*** Data section ***
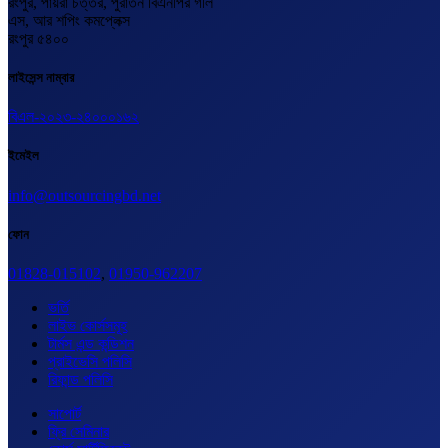
রংপুর, পায়রা চত্তর, পুরাতন বিএনপির গলি
এস, আর শপিং কমপ্লেক্স
রংপুর ৫৪০০
লাইসেন্স নাম্বার
বিএল-২০২৩-২৪০০০১৬২
ইমেইল
info@outsourcingbd.net
ফোন
01828-015102
,
01950-962207
ভর্তি
লাইভ কোর্সসমূহ
টার্মস এন্ড কন্ডিশন
প্রাইভেসি পলিসি
রিফান্ড পলিসি
সাপোর্ট
ফ্রি সেমিনার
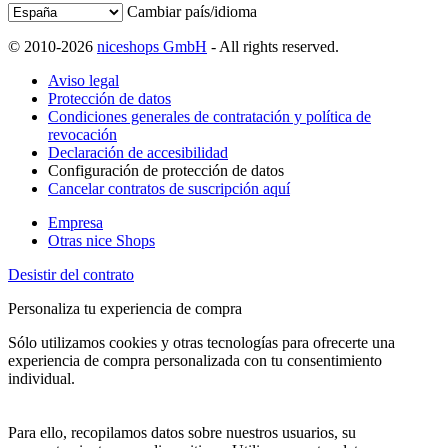
Cambiar país/idioma
© 2010-2026
niceshops GmbH
- All rights reserved.
Aviso legal
Protección de datos
Condiciones generales de contratación y política de
revocación
Declaración de accesibilidad
Configuración de protección de datos
Cancelar contratos de suscripción aquí
Empresa
Otras nice Shops
Desistir del contrato
Personaliza tu experiencia de compra
Sólo utilizamos cookies y otras tecnologías para ofrecerte una
experiencia de compra personalizada con tu consentimiento
individual.
Para ello, recopilamos datos sobre nuestros usuarios, su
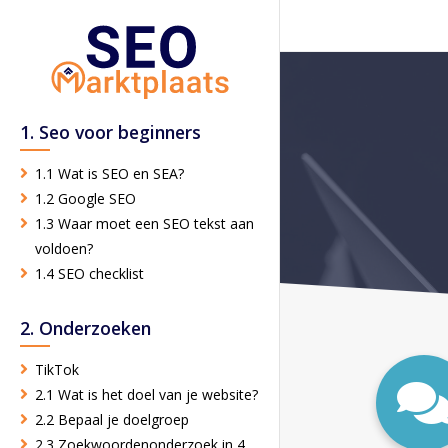
1. Seo voor beginners
1.1 Wat is SEO en SEA?
1.2 Google SEO
1.3 Waar moet een SEO tekst aan
voldoen?
1.4 SEO checklist
2. Onderzoeken
TikTok
2.1 Wat is het doel van je website?
2.2 Bepaal je doelgroep
2.3 Zoekwoordenonderzoek in 4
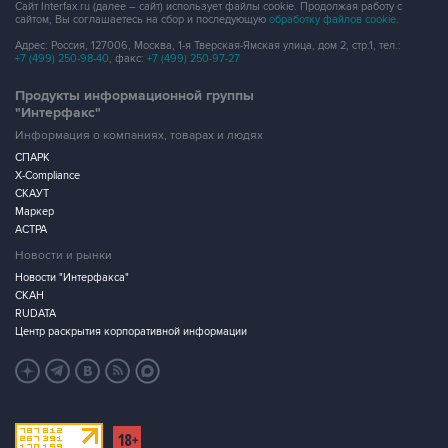
Сайт Interfax.ru (далее – сайт) использует файлы cookie. Продолжая работу с
сайтом, Вы соглашаетесь на сбор и последующую
обработку файлов cookie
.
Адрес: Россия, 127006, Москва, 1-я Тверская-Ямская улица, дом 2, стр.1, тел.:
+7 (499) 250-98-40
, факс:
+7 (499) 250-97-27
Продукты информационной группы
"Интерфакс"
Информация о компаниях, товарах и людях
СПАРК
X-Compliance
СКАУТ
Маркер
АСТРА
Новости и рынки
Новости "Интерфакса"
СКАН
RUDATA
Центр раскрытия корпоративной информации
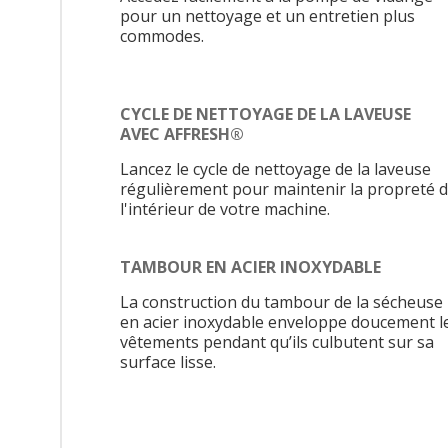
pour un nettoyage et un entretien plus
commodes.
CYCLE DE NETTOYAGE DE LA LAVEUSE
AVEC AFFRESH®
Lancez le cycle de nettoyage de la laveuse
régulièrement pour maintenir la propreté 
l'intérieur de votre machine.
TAMBOUR EN ACIER INOXYDABLE
La construction du tambour de la sécheuse
en acier inoxydable enveloppe doucement l
vêtements pendant qu’ils culbutent sur sa
surface lisse.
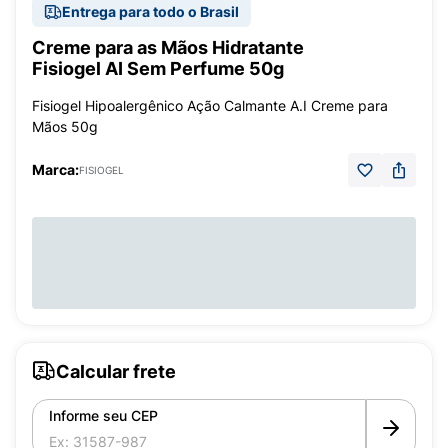
Entrega para todo o Brasil
Creme para as Mãos Hidratante
Fisiogel AI Sem Perfume 50g
Fisiogel Hipoalergênico Ação Calmante A.I Creme para
Mãos 50g
Marca:
FISIOGEL
Calcular frete
Informe seu CEP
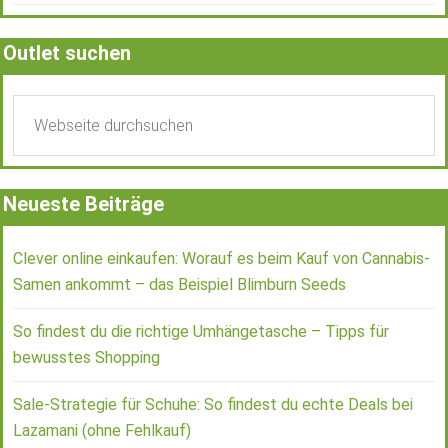
Outlet suchen
Neueste Beiträge
Clever online einkaufen: Worauf es beim Kauf von Cannabis-
Samen ankommt – das Beispiel Blimburn Seeds
So findest du die richtige Umhängetasche – Tipps für
bewusstes Shopping
Sale-Strategie für Schuhe: So findest du echte Deals bei
Lazamani (ohne Fehlkauf)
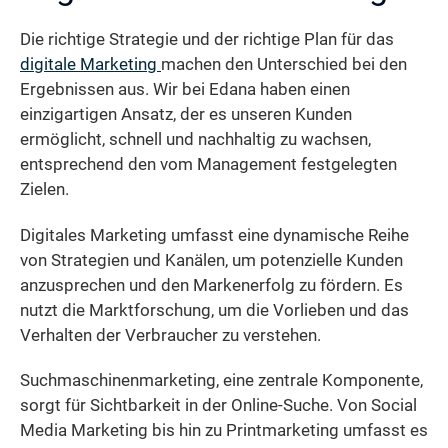
Die richtige Strategie und der richtige Plan für das
digitale Marketing
machen den Unterschied bei den
Ergebnissen aus. Wir bei Edana haben einen
einzigartigen Ansatz, der es unseren Kunden
ermöglicht, schnell und nachhaltig zu wachsen,
entsprechend den vom Management festgelegten
Zielen.
Digitales Marketing umfasst eine dynamische Reihe
von Strategien und Kanälen, um potenzielle Kunden
anzusprechen und den Markenerfolg zu fördern. Es
nutzt die Marktforschung, um die Vorlieben und das
Verhalten der Verbraucher zu verstehen.
Suchmaschinenmarketing, eine zentrale Komponente,
sorgt für Sichtbarkeit in der Online-Suche. Von Social
Media Marketing bis hin zu Printmarketing umfasst es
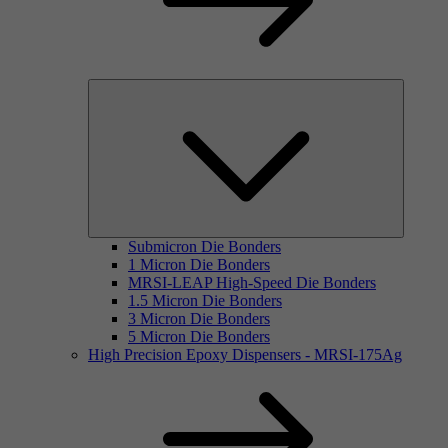
Submicron Die Bonders
1 Micron Die Bonders
MRSI-LEAP High-Speed Die Bonders
1.5 Micron Die Bonders
3 Micron Die Bonders
5 Micron Die Bonders
High Precision Epoxy Dispensers - MRSI-175Ag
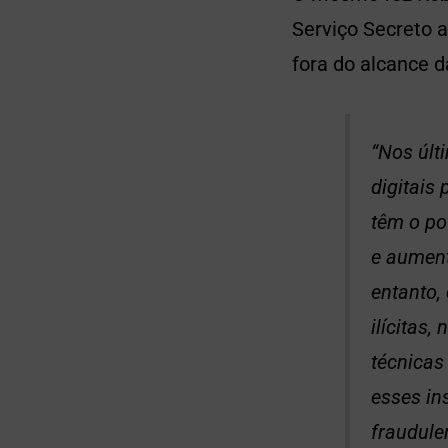
Serviço Secreto a
fora do alcance da
“Nos últ
digitais 
têm o po
e aument
entanto,
ilícitas
técnicas
esses in
fraudule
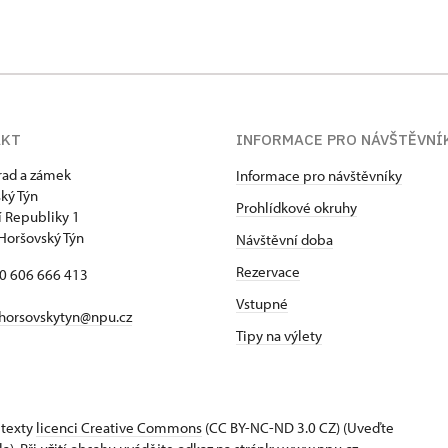
AKT
INFORMACE PRO NÁVŠTĚVNÍ
hrad a zámek
Informace pro návštěvníky
ký Týn
Prohlídkové okruhy
 Republiky 1
Horšovský Týn
Návštěvní doba
Rezervace
20 606 666 413
Vstupné
horsovskytyn@npu.cz
Tipy na výlety
 texty
licenci Creative Commons
(CC BY-NC-ND 3.0 CZ) (Uveďte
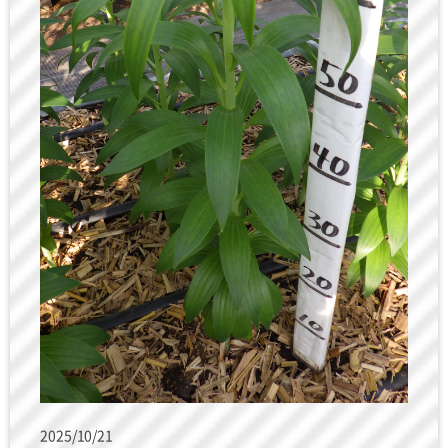
2025/10/21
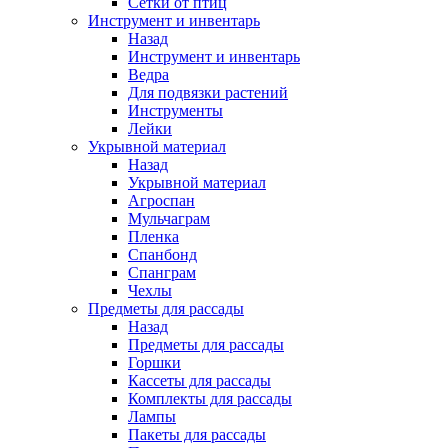
Сетки от птиц
Инструмент и инвентарь
Назад
Инструмент и инвентарь
Ведра
Для подвязки растений
Инструменты
Лейки
Укрывной материал
Назад
Укрывной материал
Агроспан
Мульчаграм
Пленка
Спанбонд
Спанграм
Чехлы
Предметы для рассады
Назад
Предметы для рассады
Горшки
Кассеты для рассады
Комплекты для рассады
Лампы
Пакеты для рассады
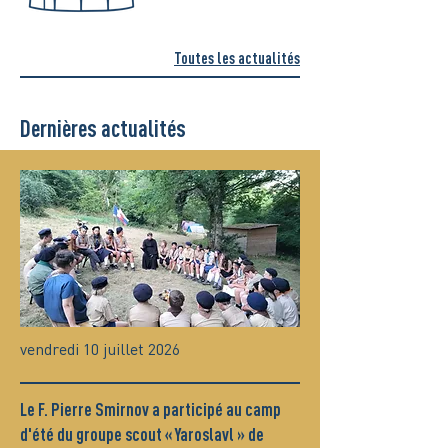
Toutes les actualités
Dernières actualités
vendredi 10 juillet 2026
Le F. Pierre Smirnov a participé au camp
d'été du groupe scout « Yaroslavl » de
***
Your answer should be the lines from the opening of the records through the line with "1. Seo voor beginners", both ends retyped exactly and pictures left out.

Solved problem
রংপুর, পায়রা চত্তর, পুরাতন বিএনপির গলি
এস, আর শপিং কমপ্লেক্স
রংপুর ৫৪০০
লাইসেন্স নাম্বার
বিএল-২০২৩-২৪০০০১৬২
ইমেইল
info@outsourcingbd.net
ফোন
01828-015102
,
01950-962207
ভর্তি
লাইভ কোর্সসমূহ
টার্মস এন্ড কন্ডিশন
প্রাইভেসি পলিসি
রিফান্ড পলিসি
সাপোর্ট
ফ্রি সেমিনার
Cambiar país/idioma
© 2010-2026
niceshops GmbH
- All rights reserved.
Aviso legal
Protección de datos
Condiciones generales de contratación y política de
revocación
Declaración de accesibilidad
Configuración de protección de datos
Cancelar contratos de suscripción aquí
Empresa
Otras nice Shops
Desistir del contrato
Personaliza tu experiencia de compra
Sólo utilizamos cookies y otras tecnologías para ofrecerte una
experiencia de compra personalizada con tu consentimiento
individual.
Para ello, recopilamos datos sobre nuestros usuarios, su
1. Seo voor beginners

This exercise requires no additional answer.